Every test returns some false positive and false negative results. The PPV and NPV help those who are interpreting these tests understand, given how prevalent individuals with antibodies are in a population, how likely it is that a person who receives a positive result from a test truly does have antibodies to SARS-CoV-2 and how likely it is that a person who receives a negative result from a test truly does not have antibodies to SARS-CoV-2.

The PPV and NPV of a test depend heavily on the prevalence of what that test is intended to detect. Because all tests will return some false positive and some false negative results, including tests that detect antibodies to SARS-CoV-2, broad use of the tests, when not appropriately informed by other relevant information, such as clinical history or diagnostic test results, could identify too many false-positive individuals.
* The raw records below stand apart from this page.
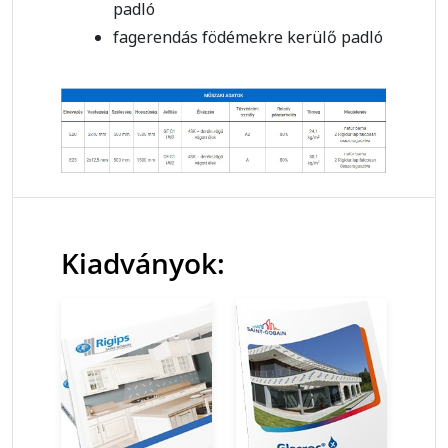
padló
fagerendás födémekre kerülő padló
Kiadványok: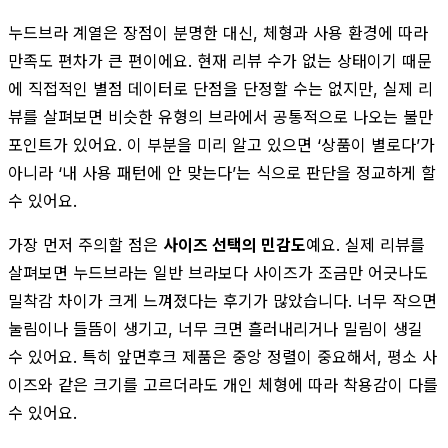
누드브라 계열은 장점이 분명한 대신, 체형과 사용 환경에 따라
만족도 편차가 큰 편이에요. 현재 리뷰 수가 없는 상태이기 때문
에 직접적인 별점 데이터로 단점을 단정할 수는 없지만, 실제 리
뷰를 살펴보면 비슷한 유형의 브라에서 공통적으로 나오는 불만
포인트가 있어요. 이 부분을 미리 알고 있으면 ‘상품이 별로다’가
아니라 ‘내 사용 패턴에 안 맞는다’는 식으로 판단을 정교하게 할
수 있어요.
가장 먼저 주의할 점은
사이즈 선택의 민감도
예요. 실제 리뷰를
살펴보면 누드브라는 일반 브라보다 사이즈가 조금만 어긋나도
밀착감 차이가 크게 느껴졌다는 후기가 많았습니다. 너무 작으면
눌림이나 들뜸이 생기고, 너무 크면 흘러내리거나 밀림이 생길
수 있어요. 특히 앞면후크 제품은 중앙 정렬이 중요해서, 평소 사
이즈와 같은 크기를 고르더라도 개인 체형에 따라 착용감이 다를
수 있어요.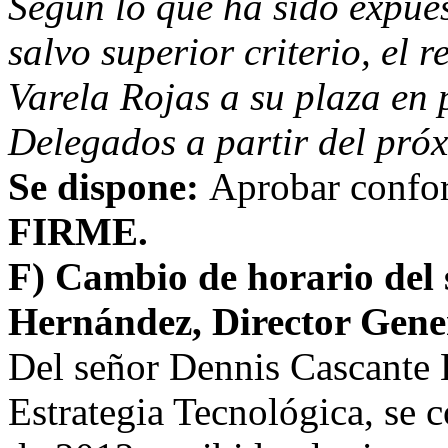
Según lo que ha sido expues
salvo superior criterio, el 
Varela Rojas a su plaza en 
Delegados a partir del pró
Se dispone:
Aprobar confo
FIRME.
F) Cambio de horario del
Hernández, Director Gener
Del señor Dennis Cascante 
Estrategia Tecnológica, se 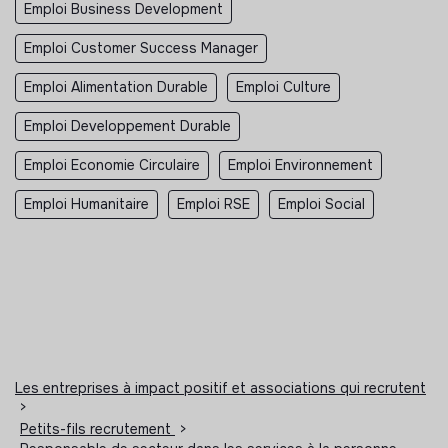
Emploi Business Development
Emploi Customer Success Manager
Emploi Alimentation Durable
Emploi Culture
Emploi Developpement Durable
Emploi Economie Circulaire
Emploi Environnement
Emploi Humanitaire
Emploi RSE
Emploi Social
Les entreprises à impact positif et associations qui recrutent
>
Petits-fils recrutement
>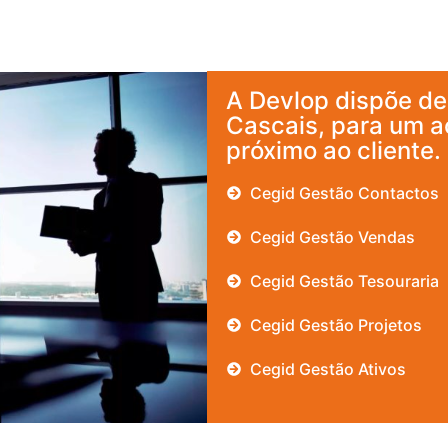
A Devlop dispõe de 3
Cascais, para um 
próximo ao cliente.
Cegid Gestão Contactos
Cegid Gestão Vendas
Cegid Gestão Tesouraria
Cegid Gestão Projetos
Cegid Gestão Ativos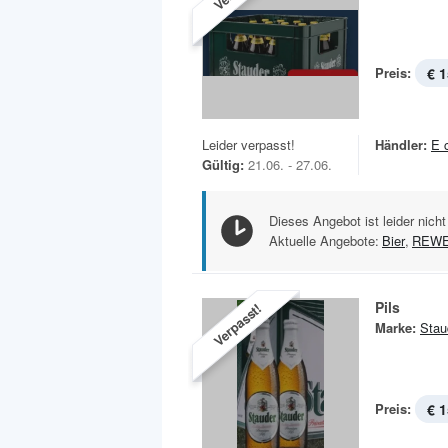
Preis:
€ 1
Leider verpasst!
Händler:
E 
Gültig:
21.06. - 27.06.
Dieses Angebot ist leider nicht
Aktuelle Angebote:
Bier
,
REW
Pils
Verpasst!
Marke:
Stau
Preis:
€ 1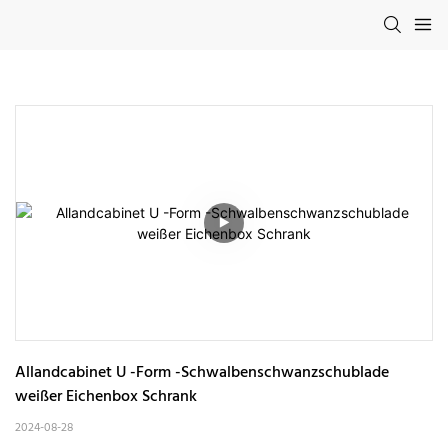
Allandcabinet U -Form -Schwalbenschwanzschublade 
weißer Eichenbox Schrank
2024-08-28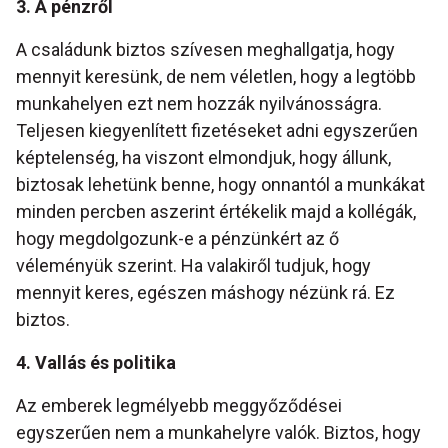
3. A pénzről
A családunk biztos szívesen meghallgatja, hogy
mennyit keresünk, de nem véletlen, hogy a legtöbb
munkahelyen ezt nem hozzák nyilvánosságra.
Teljesen kiegyenlített fizetéseket adni egyszerűen
képtelenség, ha viszont elmondjuk, hogy állunk,
biztosak lehetünk benne, hogy onnantól a munkákat
minden percben aszerint értékelik majd a kollégák,
hogy megdolgozunk-e a pénzünkért az ő
véleményük szerint. Ha valakiről tudjuk, hogy
mennyit keres, egészen máshogy nézünk rá. Ez
biztos.
4. Vallás és politika
Az emberek legmélyebb meggyőződései
egyszerűen nem a munkahelyre valók. Biztos, hogy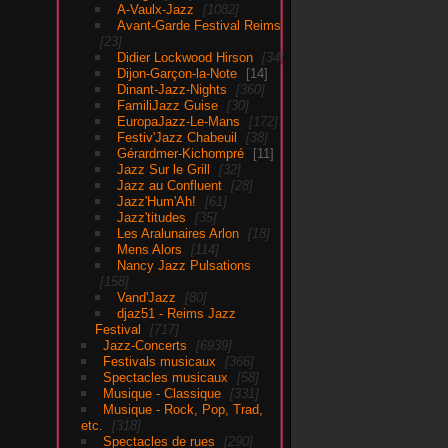
A-Vaulx-Jazz
1082
Avant-Garde Festival Reims
23
Didier Lockwood Hirson
34
Dijon-Garçon-la-Note
14
Dinant-Jazz-Nights
360
FamiliJazz Guise
30
EuropaJazz-Le-Mans
172
Festiv'Jazz Chabeuil
38
Gérardmer-Kichompré
11
Jazz Sur le Grill
32
Jazz au Confluent
28
Jazz'Hum'Ah!
61
Jazz'titudes
35
Les Aralunaires Arlon
18
Mens Alors
114
Nancy Jazz Pulsations
158
Vand'Jazz
80
djaz51 - Reims Jazz
Festival
717
Jazz-Concerts
6939
Festivals musicaux
366
Spectacles musicaux
58
Musique - Classique
331
Musique - Rock, Pop, Trad,
etc.
318
Spectacles de rues
290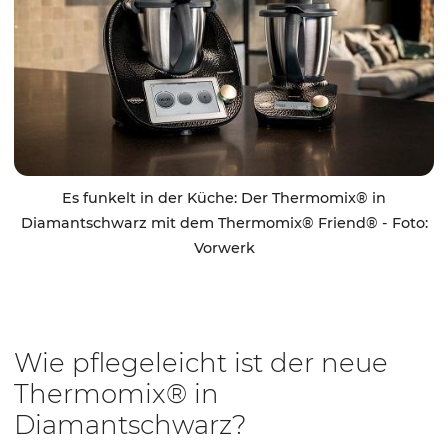
Es funkelt in der Küche: Der Thermomix® in
Diamantschwarz mit dem Thermomix® Friend® - Foto:
Vorwerk
Wie pflegeleicht ist der neue
Thermomix® in
Diamantschwarz?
The prevalence of SARS-CoV-2 antibody positive individuals varies across the United States, and prevalence is changing as the virus infects more individuals and as more individuals are vaccinated. In low prevalence populations, the result of a single antibody test is not likely to be sufficiently accurate to make an informed decision regarding whether or not an individual has had a prior infection or truly has antibodies to the virus. A second test, typically one assessing for the presence of antibodies to a different viral protein, generally would be needed to increase the accuracy of the overall testing results.

Methodology

For this page, the FDA has summarized the expected performance of the tests it has authorized based on the information the FDA reviewed when deciding whether or not to grant these tests an Emergency Use Authorization and with prevalence assumptions ranging from 5% to 50% for PPV and NPV calculations. For tests that had multiple validation studies or where the tests showed variable performance in samples collected at different times after symptom onset, the FDA analysts selected the results they considered to be most representative of expected test performance.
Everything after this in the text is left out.